→ **Problem description**: Print, in exact form, the lines below from the one containing "Geen klassieke musici, maar" through the one containing "à rire plus dans leur quotidien.", and omit all others.

Page-level text extractions
————————

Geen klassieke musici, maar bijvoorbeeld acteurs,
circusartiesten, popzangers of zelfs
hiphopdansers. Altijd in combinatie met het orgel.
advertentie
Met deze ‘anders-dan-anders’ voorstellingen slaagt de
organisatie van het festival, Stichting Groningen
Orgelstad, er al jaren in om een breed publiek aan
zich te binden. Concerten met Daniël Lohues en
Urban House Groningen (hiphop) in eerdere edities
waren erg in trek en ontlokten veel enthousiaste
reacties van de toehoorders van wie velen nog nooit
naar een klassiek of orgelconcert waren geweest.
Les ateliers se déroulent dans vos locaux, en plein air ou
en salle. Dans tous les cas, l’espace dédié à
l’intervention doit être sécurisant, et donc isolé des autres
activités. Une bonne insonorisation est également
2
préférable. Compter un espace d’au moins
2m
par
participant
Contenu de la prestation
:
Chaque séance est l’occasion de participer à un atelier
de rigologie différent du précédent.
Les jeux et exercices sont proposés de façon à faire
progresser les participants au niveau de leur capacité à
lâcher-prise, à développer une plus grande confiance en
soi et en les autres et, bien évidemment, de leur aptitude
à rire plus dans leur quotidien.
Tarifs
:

————————

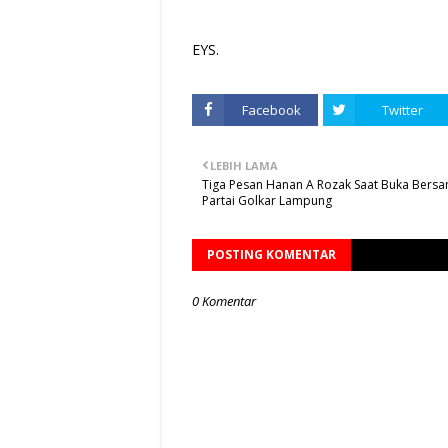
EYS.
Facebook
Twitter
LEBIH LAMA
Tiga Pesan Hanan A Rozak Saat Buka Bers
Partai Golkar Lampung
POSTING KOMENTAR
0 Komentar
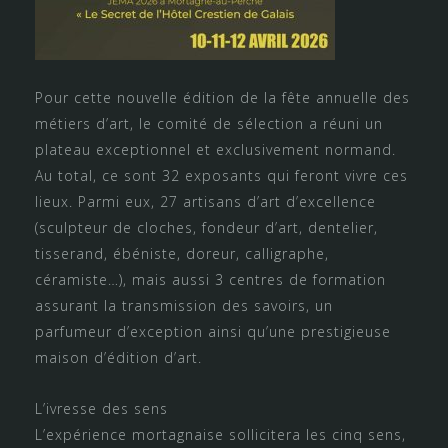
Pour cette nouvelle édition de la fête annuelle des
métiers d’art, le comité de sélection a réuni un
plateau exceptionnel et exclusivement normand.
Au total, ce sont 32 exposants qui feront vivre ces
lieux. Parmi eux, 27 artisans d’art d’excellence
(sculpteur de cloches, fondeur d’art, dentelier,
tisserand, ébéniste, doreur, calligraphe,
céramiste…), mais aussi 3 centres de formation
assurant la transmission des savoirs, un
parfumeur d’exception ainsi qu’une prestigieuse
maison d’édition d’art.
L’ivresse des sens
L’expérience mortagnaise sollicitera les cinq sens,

————————

→ **Task output**:
Geen klassieke musici, maar bijvoorbeeld acteurs,
circusartiesten, popzangers of zelfs
hiphopdansers. Altijd in combinatie met het orgel.
advertentie
Met deze ‘anders-dan-anders’ voorstellingen slaagt de
organisatie van het festival, Stichting Groningen
Orgelstad, er al jaren in om een breed publiek aan
zich te binden. Concerten met Daniël Lohues en
Urban House Groningen (hiphop) in eerdere edities
waren erg in trek en ontlokten veel enthousiaste
reacties van de toehoorders van wie velen nog nooit
naar een klassiek of orgelconcert waren geweest.
Les ateliers se déroulent dans vos locaux, en plein air ou
en salle. Dans tous les cas, l’espace dédié à
l’intervention doit être sécurisant, et donc isolé des autres
activités. Une bonne insonorisation est également
2
préférable. Compter un espace d’au moins
2m
par
participant
Contenu de la prestation
:
Chaque séance est l’occasion de participer à un atelier
de rigologie différent du précédent.
Les jeux et exercices sont proposés de façon à faire
progresser les participants au niveau de leur capacité à
lâcher-prise, à développer une plus grande confiance en
soi et en les autres et, bien évidemment, de leur aptitude
à rire plus dans leur quotidien.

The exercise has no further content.